Voici le texte initial élaboré par ses soins. Il y est question d’un accident et il se fait que le constat a été rédigé, dans un souci de rapidité, sans ponctuation.
j’étais sur le trottoir devant la poste à la gauche du piéton les voitures étaient à l’arrêt à droite je vis arriver un automobiliste manifestement distrait par un appel téléphonique le piéton avait entamé sa traversée sans regarder le feu l’automobiliste continua sa route alors qu’il aurait du s’arrêter le piéton se trouvait déjà au milieu de la route quand l’automobiliste le vit il l’évita percutant un arbre au passage la police arriva en trombe l’automobiliste était sorti du véhicule vert de colère il asséna un violent coup de pied à la voiture
l’automobiliste expliqua le piéton n’avait rien à faire sur le passage pour piétons mon feu était vert le piéton ajouta l’automobiliste était au téléphone et ne m’a pas vu chacun put partir heureusement indemne le véhicule fut dégagé de la route
Sur la base de cet extrait, selon vous, qui peut être désigné responsable de l’accident ? Difficile à dire puisqu’il existe, au moins, deux interprétations différentes en fonction de la ponctuation « choisie ».
J’étais sur le trottoir devant la poste. A la gauche du piéton, les voitures étaient à l’arrêt. A droite, je vis arriver un automobiliste, manifestement distrait par un appel téléphonique. Le piéton avait entamé sa traversée. Sans regarder le feu, l’automobiliste continua sa route alors qu’il aurait dû s’arrêter. Le piéton se trouvait déjà au milieu de la route quand l’automobiliste le vit. Il l’évita. Percutant un arbre au passage, la police arriva en trombe. L’automobiliste était sorti du véhicule, vert de colère. Il asséna un violent coup de pied à la voiture.
- « L’automobiliste, expliqua le piéton, n’avait rien à faire sur le passage pour piétons. Mon feu était vert ! ».

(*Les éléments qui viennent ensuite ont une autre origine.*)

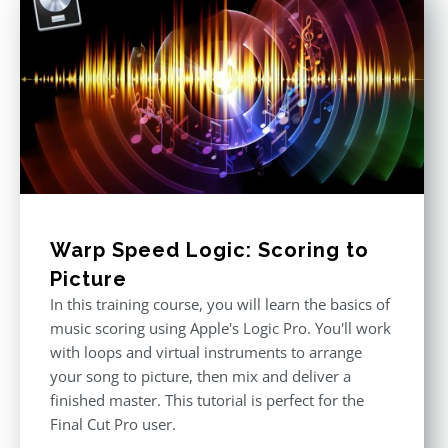
Warp Speed Logic: Scoring to
Picture
In this training course, you will learn the basics of
music scoring using Apple's Logic Pro. You'll work
with loops and virtual instruments to arrange
your song to picture, then mix and deliver a
finished master. This tutorial is perfect for the
Final Cut Pro user.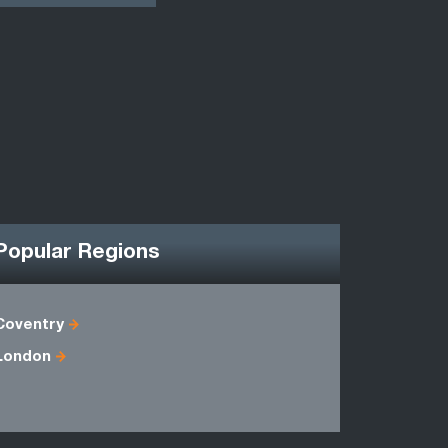
Popular Regions
Coventry
Antrim
London
Fermanag
Londonder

- Le piéton ajouta : « L’automobiliste était au téléphone et ne m’a pas vu. » Chacun put partir, heureusement indemne. Le véhicule fut dégagé de la route.
Et la seconde
J’étais sur le trottoir devant la poste, à la gauche du piéton. Les voitures étaient à l’arrêt à droite. Je vis arriver un automobiliste. Manifestement distrait par un appel téléphonique, le piéton avait entamé sa traversée sans regarder le feu. L’automobiliste continua sa route. Alors qu’il aurait dû s’arrêter, le piéton se trouvait déjà au milieu de la route. Quand l’automobiliste le vit, il l’évita, percutant un arbre au passage. La police arriva en trombe. L’automobiliste était sorti du véhicule vert. De colère, il asséna un violent coup de pied à la voiture.
-L’automobiliste expliqua : « Le piéton n’avait rien à faire sur le passage pour piétons. Mon feu était vert ! ».
- « Le piéton, ajouta l’automobiliste, était au téléphone et ne m’a pas vu. » Chacun put partir. Heureusement indemne, le véhicule fut dégagé de la route.